简体   繁体   中英

R xpath getnodeset “matches” command

I have an xml file.

<?xml version="1.0" encoding="UTF-8"?> <doc>
  <!-- A comment -->
  <a xmlns="http://www.tei-c.org/ns/1.0">
    <w>word
    </w>
    <w>wording
    </w>
</a>
</doc>

I would like to return nodes containing "word" but not "wording".
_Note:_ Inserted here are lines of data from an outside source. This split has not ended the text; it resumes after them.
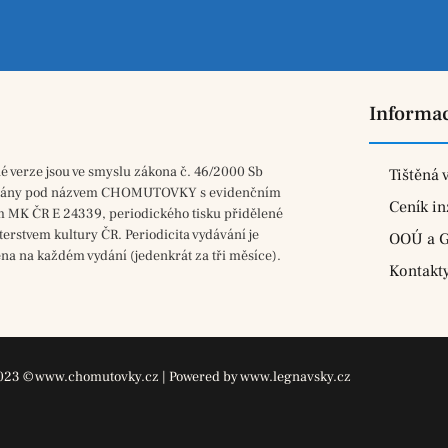
Informa
né verze jsou ve smyslu zákona č. 46/2000 Sb
Tištěná 
vány pod názvem CHOMUTOVKY s evidenčním
Ceník in
m MK ČR E 24339, periodického tisku přidělené
terstvem kultury ČR. Periodicita vydávání je
OOÚ a 
na na každém vydání (jedenkrát za tři měsíce).
Kontakt
023 © www.chomutovky.cz | Powered by www.legnavsky.cz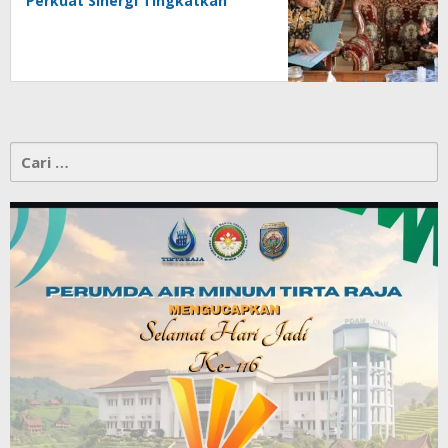
Perkuat Sinergi Tingkatkan
Pendapatan Daerah
Cari
untuk: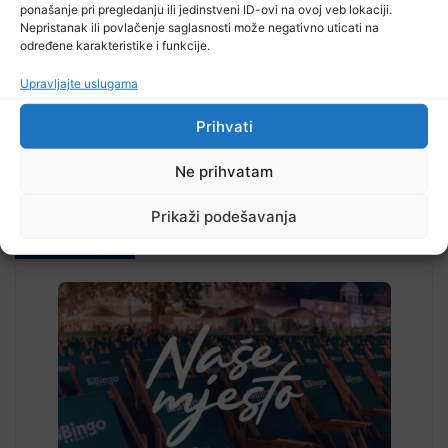
ponašanje pri pregledanju ili jedinstveni ID-ovi na ovoj veb lokaciji.
Nepristanak ili povlačenje saglasnosti može negativno uticati na
TV RASPORED
određene karakteristike i funkcije.
Upravljajte uslugama
Prihvati
Ne prihvatam
Prikaži podešavanja
Pročitajte...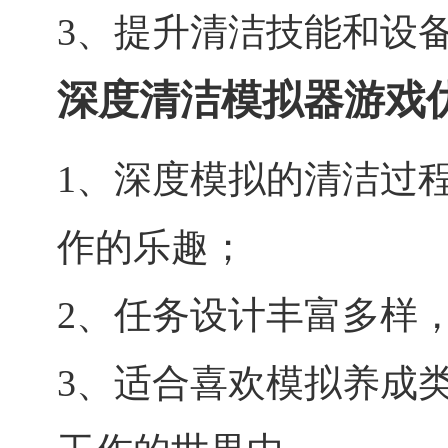
3、提升清洁技能和设
深度清洁模拟器游戏
1、深度模拟的清洁过
作的乐趣；
2、任务设计丰富多样
3、适合喜欢模拟养成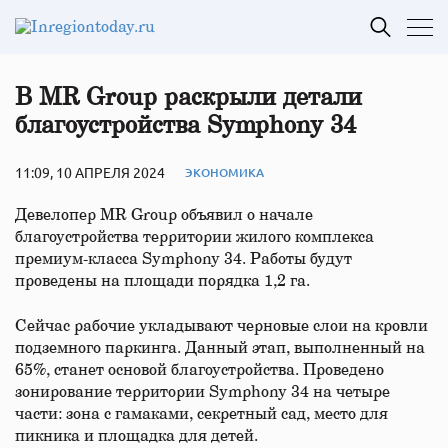
В MR Group раскрыли детали
благоустройства Symphony 34
11:09, 10 АПРЕЛЯ 2024
ЭКОНОМИКА
Девелопер MR Group объявил о начале
благоустройства территории жилого комплекса
премиум-класса Symphony 34. Работы будут
проведены на площади порядка 1,2 га.
Сейчас рабочие укладывают черновые слои на кровли
подземного паркинга. Данный этап, выполненный на
65%, станет основой благоустройства. Проведено
зонирование территории Symphony 34 на четыре
части: зона с гамаками, секретный сад, место для
пикника и площадка для детей.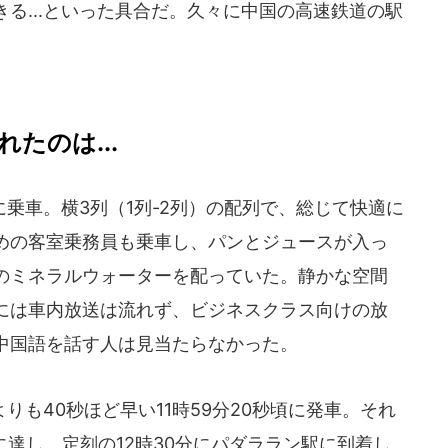
る...といった具合だ。久々に中国の高速鉄道の駅
たのは...
乗車。横3列（1列-2列）の配列で、総じて快適に
めの客室乗務員も乗車し、パンとジュースが入っ
のミネラルウォーターを配っていた。静かな空間
には車内放送は流れず、ビジネスクラス向けの放
中国語を話す人は見当たらなかった。
も40秒ほど早い11時59分20秒頃に発車。それ
に達し、定刻の12時30分にパダララン駅に到着し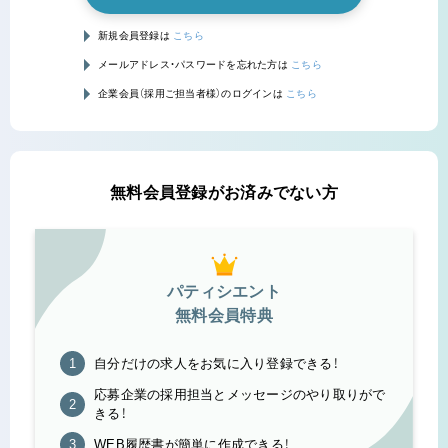
新規会員登録は
こちら
メールアドレス・パスワードを忘れた方は
こちら
企業会員（採用ご担当者様）のログインは
こちら
無料会員登録がお済みでない方
パティシエント
無料会員特典
自分だけの求人をお気に入り登録できる！
応募企業の採用担当とメッセージのやり取りがで
きる！
WEB履歴書が簡単に作成できる！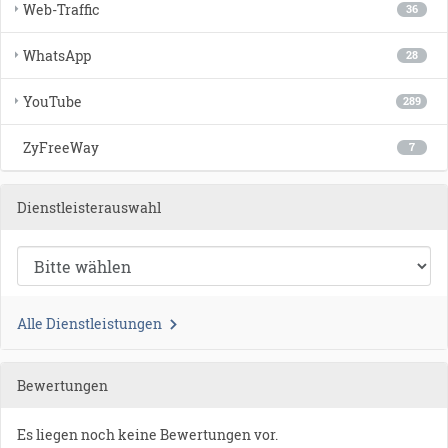
Web-Traffic
36
WhatsApp
28
YouTube
289
ZyFreeWay
7
Dienstleisterauswahl
Alle Dienstleistungen
Bewertungen
Es liegen noch keine Bewertungen vor.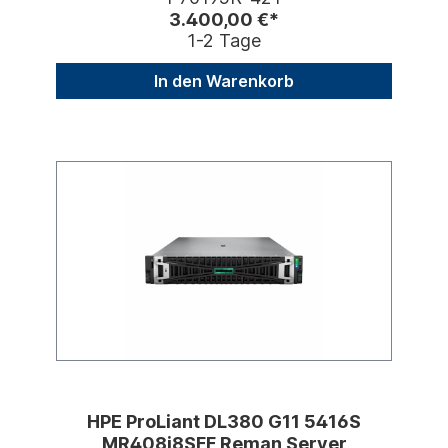
3.400,00 €*
1-2 Tage
In den Warenkorb
HPE ProLiant DL380 G11 5416S
MR408i8SFF Reman Server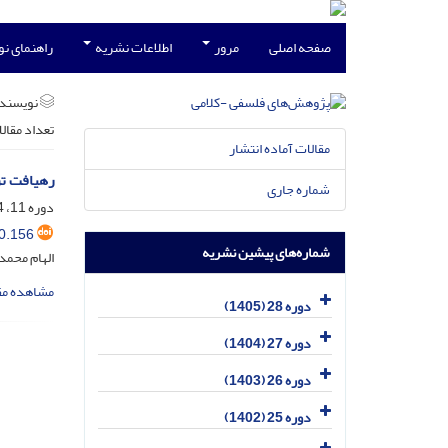
صفحه اصلی
مرور
اطلاعات نشریه
راهنمای ن
نویسند
تعداد مقال
مقالات آماده انتشار
رهیافت ت
شماره جاری
دوره 11، 4-3، خرداد 1389، صفحه
0.156
شماره‌های پیشین نشریه
الهام محمد
مشاهده مق
دوره 28 (1405)
دوره 27 (1404)
دوره 26 (1403)
دوره 25 (1402)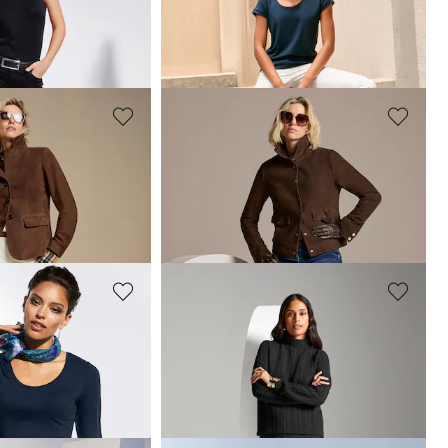
Jean M jambe droite avec imprimé logo
T-shirt à col rond
59,95 €
Coloris
+5 Coloris
MADELEINE
ccourci
Jean barrel raccourci
139,95 €
MADELEINE
ches mi-longues
Pantalon stretch coupe ajustée
139,95 €
oloris
+5 Coloris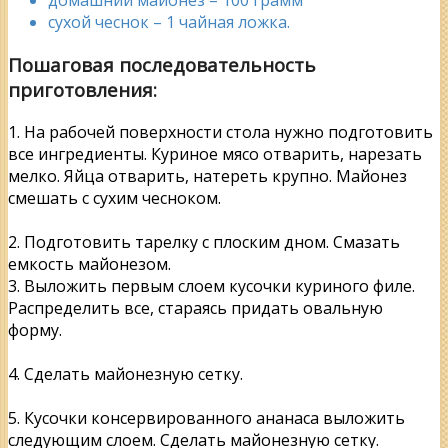
домашний майонез – 100 грамм
сухой чеснок – 1 чайная ложка.
Пошаговая последовательность
приготовления:
1. На рабочей поверхности стола нужно подготовить
все ингредиенты. Куриное мясо отварить, нарезать
мелко. Яйца отварить, натереть крупно. Майонез
смешать с сухим чесноком.
2. Подготовить тарелку с плоским дном. Смазать
емкость майонезом.
3. Выложить первым слоем кусочки куриного филе.
Распределить все, стараясь придать овальную
форму.
4. Сделать майонезную сетку.
5. Кусочки консервированного ананаса выложить
следующим слоем. Сделать майонезную сетку.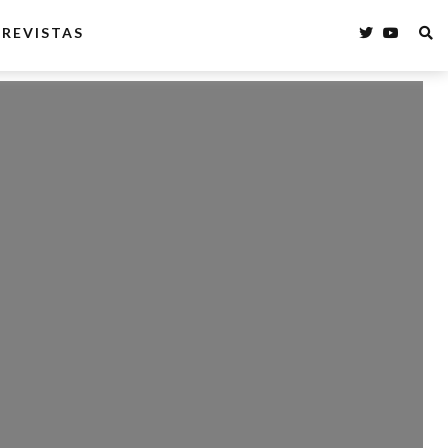
REVISTAS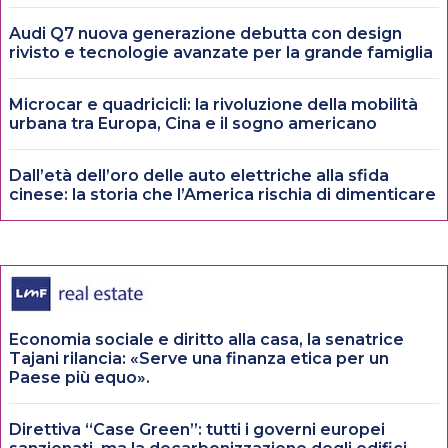
Audi Q7 nuova generazione debutta con design
rivisto e tecnologie avanzate per la grande famiglia
Microcar e quadricicli: la rivoluzione della mobilità
urbana tra Europa, Cina e il sogno americano
Dall’età dell’oro delle auto elettriche alla sfida
cinese: la storia che l’America rischia di dimenticare
Economia sociale e diritto alla casa, la senatrice
Tajani rilancia: «Serve una finanza etica per un
Paese più equo».
Direttiva “Case Green”: tutti i governi europei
library(XML) # I have nothing against using library(xml2) or library(xml2r) instead
test2 <- xmlParse("file.xml", encoding="UTF-8")
x <- c(x="http://www.tei-c.org/ns/1.0")

# starts-with seems to find the words just fine
test1 <- getNodeSet(doc, "//x:w[starts-with(., 'word')]", x)
# but R doesn't seem to allow "matches" to be included
# in the xpath query, hence none of the following work:
test1 <- getNodeSet(doc, "//x:w[[matches(., 'word')]]", x)
test1 <- getNodeSet(doc, "//x:w[@*[matches(., 'word')]]", x)
test1 <- getNodeSet(doc, "//x:w[matches(., '^word$')]", x)
test1 <- getNodeSet(doc, "//x:w[@*[matches(., '^word$')]]", x)

Update: If I use the term matches with any combination I get the following error and an empty list as result.

xmlXPathCompOpEval: function matches not found
XPath error : Unregistered function
XPath error : Invalid expression
XPath error : Stack usage error
Error in xpathApply.XMLInternalDocument(doc, path, fun, ..., namespaces = namespaces,  : 
  error evaluating xpath expression //x:w[matches(., '^word$')]

If I look for "//x:w[@*[contains(., '^word$')]]" based on advice below, I get the following warning and empty list as result:

Warning message:
In xpathApply.XMLInternalDocument(doc, path, fun, ..., namespaces = namespaces,  :
  the XPath query has no namespace, but the target document has a default namespace. 
 This is often an error and may explain why you obtained no results

I imagine I am just using the wrong commands. What should I change to make it work? Thanks!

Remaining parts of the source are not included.